La denominazione del Prosciutto Veneto Berico Euganeo, è riservato al prosciutto le cui fasi di produzione, dalla salatura alla stagionatura, hanno luogo nella zona tipica geograficamente individuata nel territorio comprendente il comune di Montagnana e quelli limitrofi della provincia di Padova; quello di Noventa Vicentina e quelli attigui per la provincia di Vicenza; per la provincia di Verona Pressana e Roveredo di Guà. L’unione Europea ha, inoltre, riconosciuto la D.O.P. (Denominazione di Origine Protetta) al prosciutto Veneto Berico Euganeo.
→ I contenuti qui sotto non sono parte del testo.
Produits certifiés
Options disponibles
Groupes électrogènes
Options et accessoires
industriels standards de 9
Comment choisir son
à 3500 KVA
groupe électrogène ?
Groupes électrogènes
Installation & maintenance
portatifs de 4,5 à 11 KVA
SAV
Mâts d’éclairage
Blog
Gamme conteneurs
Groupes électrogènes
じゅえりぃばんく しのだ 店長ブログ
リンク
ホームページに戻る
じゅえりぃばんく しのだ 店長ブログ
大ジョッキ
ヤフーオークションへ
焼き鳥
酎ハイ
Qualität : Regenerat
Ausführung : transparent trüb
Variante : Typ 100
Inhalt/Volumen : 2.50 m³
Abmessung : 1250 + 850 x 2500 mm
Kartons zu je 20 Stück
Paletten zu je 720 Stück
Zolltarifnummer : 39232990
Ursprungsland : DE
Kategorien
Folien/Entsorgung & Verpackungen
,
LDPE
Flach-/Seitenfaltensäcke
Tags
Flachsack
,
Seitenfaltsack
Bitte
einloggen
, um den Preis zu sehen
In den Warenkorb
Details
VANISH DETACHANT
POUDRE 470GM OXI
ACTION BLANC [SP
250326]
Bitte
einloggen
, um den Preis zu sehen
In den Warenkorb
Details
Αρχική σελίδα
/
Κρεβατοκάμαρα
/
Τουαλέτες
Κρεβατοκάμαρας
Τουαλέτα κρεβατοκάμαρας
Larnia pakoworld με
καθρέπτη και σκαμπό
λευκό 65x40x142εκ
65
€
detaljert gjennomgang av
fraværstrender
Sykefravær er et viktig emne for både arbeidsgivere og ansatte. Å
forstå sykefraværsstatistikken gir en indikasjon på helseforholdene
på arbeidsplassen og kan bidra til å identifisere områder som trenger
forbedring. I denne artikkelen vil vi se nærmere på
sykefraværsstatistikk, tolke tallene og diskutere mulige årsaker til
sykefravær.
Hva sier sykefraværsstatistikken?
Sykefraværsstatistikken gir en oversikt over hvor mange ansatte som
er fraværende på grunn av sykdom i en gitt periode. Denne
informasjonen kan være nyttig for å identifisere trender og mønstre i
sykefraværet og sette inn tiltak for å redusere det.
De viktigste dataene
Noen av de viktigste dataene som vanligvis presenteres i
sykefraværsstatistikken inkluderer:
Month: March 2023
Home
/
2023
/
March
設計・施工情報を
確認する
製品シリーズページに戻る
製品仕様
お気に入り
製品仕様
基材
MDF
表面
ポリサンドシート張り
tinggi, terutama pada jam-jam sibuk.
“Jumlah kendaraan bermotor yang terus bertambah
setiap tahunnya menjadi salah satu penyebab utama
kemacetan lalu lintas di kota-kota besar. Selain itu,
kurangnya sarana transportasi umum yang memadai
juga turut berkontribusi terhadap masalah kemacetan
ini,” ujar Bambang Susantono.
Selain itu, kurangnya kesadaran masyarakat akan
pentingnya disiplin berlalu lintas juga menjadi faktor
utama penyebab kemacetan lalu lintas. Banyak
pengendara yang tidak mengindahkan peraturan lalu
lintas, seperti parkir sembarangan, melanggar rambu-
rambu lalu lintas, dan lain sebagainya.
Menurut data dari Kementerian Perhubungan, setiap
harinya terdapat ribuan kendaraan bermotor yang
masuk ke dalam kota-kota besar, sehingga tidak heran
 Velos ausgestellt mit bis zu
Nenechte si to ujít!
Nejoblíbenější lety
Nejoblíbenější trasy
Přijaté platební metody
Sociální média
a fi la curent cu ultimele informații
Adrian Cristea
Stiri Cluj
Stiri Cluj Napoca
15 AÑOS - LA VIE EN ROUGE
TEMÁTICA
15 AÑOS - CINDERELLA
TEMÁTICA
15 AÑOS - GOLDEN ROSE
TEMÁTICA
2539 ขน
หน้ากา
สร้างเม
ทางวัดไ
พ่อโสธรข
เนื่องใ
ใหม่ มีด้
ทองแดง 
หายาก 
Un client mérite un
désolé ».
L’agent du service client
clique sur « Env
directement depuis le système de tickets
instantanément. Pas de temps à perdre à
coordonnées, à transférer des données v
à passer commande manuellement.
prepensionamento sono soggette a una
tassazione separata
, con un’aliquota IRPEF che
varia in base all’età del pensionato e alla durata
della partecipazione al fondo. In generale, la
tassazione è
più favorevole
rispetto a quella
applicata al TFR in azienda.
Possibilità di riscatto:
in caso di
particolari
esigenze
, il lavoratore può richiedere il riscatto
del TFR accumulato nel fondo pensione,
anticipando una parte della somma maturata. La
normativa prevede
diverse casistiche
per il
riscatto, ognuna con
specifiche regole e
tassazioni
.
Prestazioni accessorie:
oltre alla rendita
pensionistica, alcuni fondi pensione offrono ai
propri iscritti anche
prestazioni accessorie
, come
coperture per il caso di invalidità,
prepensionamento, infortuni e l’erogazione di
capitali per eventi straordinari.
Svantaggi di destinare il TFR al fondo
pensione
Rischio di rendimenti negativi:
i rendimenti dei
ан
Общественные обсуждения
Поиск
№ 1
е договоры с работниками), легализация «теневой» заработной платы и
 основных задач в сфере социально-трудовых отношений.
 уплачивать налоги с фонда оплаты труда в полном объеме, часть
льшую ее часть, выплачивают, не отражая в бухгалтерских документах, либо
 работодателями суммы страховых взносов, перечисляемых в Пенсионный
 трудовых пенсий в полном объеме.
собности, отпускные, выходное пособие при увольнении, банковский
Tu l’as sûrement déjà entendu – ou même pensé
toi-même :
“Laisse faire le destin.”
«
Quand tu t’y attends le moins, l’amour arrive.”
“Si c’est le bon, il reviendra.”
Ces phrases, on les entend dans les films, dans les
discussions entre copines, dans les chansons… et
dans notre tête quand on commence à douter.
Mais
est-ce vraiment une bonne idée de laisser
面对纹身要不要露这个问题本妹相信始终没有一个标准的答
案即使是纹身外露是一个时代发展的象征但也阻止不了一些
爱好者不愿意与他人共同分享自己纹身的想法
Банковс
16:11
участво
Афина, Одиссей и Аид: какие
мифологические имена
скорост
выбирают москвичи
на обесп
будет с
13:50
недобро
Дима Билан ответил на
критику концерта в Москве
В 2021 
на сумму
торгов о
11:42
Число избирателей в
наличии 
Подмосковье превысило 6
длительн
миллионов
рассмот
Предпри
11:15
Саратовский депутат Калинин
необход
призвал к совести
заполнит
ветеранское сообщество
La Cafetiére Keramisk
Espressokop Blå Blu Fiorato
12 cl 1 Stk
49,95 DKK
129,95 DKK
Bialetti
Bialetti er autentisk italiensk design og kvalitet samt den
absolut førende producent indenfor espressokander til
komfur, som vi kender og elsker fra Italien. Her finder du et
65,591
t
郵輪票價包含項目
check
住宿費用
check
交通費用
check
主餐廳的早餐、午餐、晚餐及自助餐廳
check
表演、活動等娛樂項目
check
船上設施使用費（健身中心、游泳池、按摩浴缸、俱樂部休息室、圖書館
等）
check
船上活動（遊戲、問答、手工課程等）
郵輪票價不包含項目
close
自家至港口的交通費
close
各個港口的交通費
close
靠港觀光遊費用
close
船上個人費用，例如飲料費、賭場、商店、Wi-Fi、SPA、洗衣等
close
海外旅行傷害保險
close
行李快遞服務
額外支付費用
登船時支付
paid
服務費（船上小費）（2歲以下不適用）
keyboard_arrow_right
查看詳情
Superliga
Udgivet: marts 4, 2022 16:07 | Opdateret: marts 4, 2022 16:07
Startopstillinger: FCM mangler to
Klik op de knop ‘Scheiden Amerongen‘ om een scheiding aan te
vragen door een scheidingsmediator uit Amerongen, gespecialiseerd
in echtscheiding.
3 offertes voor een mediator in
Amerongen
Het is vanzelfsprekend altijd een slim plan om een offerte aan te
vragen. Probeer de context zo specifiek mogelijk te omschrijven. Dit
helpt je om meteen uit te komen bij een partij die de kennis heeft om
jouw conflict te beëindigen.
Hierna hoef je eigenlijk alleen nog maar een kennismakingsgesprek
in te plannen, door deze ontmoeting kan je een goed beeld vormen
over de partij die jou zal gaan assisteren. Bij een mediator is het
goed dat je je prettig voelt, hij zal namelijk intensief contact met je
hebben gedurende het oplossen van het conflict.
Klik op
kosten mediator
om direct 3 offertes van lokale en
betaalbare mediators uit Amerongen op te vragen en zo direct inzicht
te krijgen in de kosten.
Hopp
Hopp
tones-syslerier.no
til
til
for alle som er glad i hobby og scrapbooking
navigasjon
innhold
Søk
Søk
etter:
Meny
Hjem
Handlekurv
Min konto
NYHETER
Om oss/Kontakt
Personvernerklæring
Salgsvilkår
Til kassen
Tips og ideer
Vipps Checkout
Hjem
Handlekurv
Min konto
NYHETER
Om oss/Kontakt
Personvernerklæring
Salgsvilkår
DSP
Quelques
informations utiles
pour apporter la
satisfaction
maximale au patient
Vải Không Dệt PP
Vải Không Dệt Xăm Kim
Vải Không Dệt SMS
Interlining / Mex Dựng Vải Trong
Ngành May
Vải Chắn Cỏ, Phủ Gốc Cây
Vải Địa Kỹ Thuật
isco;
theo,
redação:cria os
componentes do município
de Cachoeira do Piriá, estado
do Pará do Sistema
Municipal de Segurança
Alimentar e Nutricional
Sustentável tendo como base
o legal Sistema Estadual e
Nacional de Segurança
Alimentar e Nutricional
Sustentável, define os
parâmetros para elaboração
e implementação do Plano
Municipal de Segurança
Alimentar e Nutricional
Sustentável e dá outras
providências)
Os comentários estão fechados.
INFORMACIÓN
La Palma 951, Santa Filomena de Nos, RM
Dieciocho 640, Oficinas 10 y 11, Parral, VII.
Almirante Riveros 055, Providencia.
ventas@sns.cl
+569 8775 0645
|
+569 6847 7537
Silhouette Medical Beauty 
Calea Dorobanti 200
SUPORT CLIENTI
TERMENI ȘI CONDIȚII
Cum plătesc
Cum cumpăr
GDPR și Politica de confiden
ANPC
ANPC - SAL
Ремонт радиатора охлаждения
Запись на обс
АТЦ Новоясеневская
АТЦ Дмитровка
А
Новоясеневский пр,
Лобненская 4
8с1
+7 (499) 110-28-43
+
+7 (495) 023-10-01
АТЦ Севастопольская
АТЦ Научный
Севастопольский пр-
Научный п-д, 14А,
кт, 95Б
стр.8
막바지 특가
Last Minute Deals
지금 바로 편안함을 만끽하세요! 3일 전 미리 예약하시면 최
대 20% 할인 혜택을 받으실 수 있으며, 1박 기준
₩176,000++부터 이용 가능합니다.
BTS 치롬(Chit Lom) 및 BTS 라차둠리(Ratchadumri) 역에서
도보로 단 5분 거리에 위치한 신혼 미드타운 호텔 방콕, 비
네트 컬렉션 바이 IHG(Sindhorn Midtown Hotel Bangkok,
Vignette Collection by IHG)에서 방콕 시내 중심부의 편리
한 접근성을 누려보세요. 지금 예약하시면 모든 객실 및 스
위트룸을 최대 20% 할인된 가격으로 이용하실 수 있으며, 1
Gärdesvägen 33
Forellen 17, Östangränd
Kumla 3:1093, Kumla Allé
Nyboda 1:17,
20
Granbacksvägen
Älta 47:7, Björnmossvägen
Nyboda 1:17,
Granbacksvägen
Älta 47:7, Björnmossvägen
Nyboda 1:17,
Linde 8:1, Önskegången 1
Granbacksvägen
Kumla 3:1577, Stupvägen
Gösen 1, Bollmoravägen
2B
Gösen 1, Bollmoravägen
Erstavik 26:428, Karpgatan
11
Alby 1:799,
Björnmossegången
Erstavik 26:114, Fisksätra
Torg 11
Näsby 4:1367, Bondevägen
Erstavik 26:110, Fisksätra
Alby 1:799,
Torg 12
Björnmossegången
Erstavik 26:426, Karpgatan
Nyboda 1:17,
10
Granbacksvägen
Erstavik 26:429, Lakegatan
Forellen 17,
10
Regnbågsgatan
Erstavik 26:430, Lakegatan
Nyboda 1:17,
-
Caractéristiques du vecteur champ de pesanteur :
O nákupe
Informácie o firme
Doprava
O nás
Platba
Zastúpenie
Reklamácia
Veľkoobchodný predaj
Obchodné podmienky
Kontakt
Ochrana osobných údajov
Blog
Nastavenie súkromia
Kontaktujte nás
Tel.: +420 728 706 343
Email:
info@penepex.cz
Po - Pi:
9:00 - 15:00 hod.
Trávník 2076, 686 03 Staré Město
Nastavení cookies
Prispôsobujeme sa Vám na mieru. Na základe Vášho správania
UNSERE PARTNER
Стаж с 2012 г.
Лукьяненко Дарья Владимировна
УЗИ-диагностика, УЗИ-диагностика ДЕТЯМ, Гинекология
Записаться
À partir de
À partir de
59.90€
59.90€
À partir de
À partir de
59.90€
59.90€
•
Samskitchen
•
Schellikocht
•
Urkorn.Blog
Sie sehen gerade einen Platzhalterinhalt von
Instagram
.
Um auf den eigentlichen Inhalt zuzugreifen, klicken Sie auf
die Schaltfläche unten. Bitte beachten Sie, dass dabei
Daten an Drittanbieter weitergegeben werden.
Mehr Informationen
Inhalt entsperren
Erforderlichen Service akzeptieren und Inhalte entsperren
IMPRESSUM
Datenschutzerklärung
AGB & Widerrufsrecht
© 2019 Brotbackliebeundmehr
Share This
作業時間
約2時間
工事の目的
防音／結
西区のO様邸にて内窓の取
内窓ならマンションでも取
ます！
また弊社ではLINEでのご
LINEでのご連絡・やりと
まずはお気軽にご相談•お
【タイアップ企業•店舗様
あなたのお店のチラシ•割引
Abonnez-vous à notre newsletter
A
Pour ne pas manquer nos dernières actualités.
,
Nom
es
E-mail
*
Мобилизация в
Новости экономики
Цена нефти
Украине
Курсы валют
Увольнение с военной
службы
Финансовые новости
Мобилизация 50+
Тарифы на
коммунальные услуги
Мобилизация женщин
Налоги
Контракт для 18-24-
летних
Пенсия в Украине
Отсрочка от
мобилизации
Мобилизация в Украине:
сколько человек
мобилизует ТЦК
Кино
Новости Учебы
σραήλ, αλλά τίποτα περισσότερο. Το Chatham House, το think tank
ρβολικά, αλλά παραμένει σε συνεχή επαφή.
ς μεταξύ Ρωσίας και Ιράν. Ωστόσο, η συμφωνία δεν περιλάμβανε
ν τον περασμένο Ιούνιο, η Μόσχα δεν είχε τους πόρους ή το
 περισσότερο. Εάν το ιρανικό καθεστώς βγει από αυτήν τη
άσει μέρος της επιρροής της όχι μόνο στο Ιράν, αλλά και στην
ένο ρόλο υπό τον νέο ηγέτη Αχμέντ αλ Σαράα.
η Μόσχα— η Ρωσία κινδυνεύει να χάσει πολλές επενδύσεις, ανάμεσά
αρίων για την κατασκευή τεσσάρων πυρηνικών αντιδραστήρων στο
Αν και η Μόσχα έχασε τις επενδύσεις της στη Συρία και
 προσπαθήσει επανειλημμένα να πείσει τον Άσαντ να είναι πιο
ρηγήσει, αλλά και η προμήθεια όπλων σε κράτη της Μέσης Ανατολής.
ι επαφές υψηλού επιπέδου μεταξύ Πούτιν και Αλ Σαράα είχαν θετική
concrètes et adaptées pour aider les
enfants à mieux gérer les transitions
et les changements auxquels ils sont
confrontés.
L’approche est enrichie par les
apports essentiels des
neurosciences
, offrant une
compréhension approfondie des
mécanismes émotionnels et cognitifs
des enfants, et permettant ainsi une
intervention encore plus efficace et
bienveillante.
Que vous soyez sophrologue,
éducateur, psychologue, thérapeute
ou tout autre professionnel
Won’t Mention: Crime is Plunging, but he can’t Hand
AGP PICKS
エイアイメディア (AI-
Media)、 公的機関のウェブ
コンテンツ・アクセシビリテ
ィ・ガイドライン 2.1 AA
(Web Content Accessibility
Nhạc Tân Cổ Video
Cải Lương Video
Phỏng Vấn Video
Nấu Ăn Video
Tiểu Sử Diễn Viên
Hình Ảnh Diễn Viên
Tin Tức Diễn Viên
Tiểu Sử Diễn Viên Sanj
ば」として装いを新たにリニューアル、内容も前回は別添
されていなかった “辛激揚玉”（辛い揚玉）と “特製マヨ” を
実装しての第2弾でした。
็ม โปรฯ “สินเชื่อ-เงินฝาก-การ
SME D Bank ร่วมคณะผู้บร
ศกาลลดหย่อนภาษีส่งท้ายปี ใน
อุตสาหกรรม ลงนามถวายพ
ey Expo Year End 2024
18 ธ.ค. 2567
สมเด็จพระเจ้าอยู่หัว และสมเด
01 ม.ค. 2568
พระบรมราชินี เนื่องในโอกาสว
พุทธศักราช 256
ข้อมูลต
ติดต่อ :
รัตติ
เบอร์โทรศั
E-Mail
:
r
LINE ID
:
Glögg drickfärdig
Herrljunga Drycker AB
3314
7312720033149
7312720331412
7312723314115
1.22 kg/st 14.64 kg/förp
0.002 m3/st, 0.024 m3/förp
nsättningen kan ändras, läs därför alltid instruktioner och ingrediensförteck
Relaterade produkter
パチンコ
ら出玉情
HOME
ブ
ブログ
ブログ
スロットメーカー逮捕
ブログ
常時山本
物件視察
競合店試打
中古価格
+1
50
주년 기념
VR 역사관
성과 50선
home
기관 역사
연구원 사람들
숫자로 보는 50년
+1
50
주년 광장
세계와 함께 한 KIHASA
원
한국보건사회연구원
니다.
Il prosciutto veneto è un prodotto di nicchia, presente esclusivamente come “crudo dolce”, proposto in diverse stagionature. Si tratta di un prodotto tipico dell’ambiente climatico della nostra pianura, frutto dell’amore per la tradizione rurale che ha mantenuto intatto l’antico procedimento della lavorazione artigianale. Sono le condizioni climatiche e ambientali di questa area,unite ai sistemi di lavorazione, che conferiscono al prosciutto caratteristiche organolettiche e merceologiche uniche e particolari tra cui:

  • La colorazione del prosciutto, al taglio, deve presentarsi rosea, il sapore oltre che elegante, vivo e pieno deve essere dolce e profumato. Le sue caratteristiche organolettiche, il suo contenuto di Sali, di minerali (calcio, fosforo, ferro, sodio e zinco), di grassi e di proteine lo rendono adatto a qualsiasi dieta alimentare.
  • Il suo aroma deve essere delicato essendo indicato nella preparazione di antipasti, primi e contorni ad elevato livello gastronomico.

Il procedimento per ottenere il prosciutto crudo è semplice: la coscia di maiale viene salata con tecniche accurate, asciugata e sottoposta a stagionatura. La bontà del prodotto dipende dunque, oltre che dalla qualità degli animali e degli allevamenti, dal tipo di salatura e soprattutto dalla stagionatura in ambienti adatti. Il prosciutto, tagliato a dadini, è indicato per insaporire minestre e risotti mentre, a fette, risulta saporito e morbido se accompagnato al melone o ai grissini caserecci. Il prosciutto è marchiato a fuoco dal Consorzio Prosciutto Veneto abilitato alla tutela e ha come emblema il Leone di San Marco. Il riconoscimento attesta un prodotto di grande squisitezza gastronomica, vanto della tradizione veneta.

 In cucina si serve per antipasto, eventualmente accompagnato da pane o frutta come melone o fichi e si abbina ai vini bianchi di buona acidità, freschi e profumati, preferibilmente spumanti.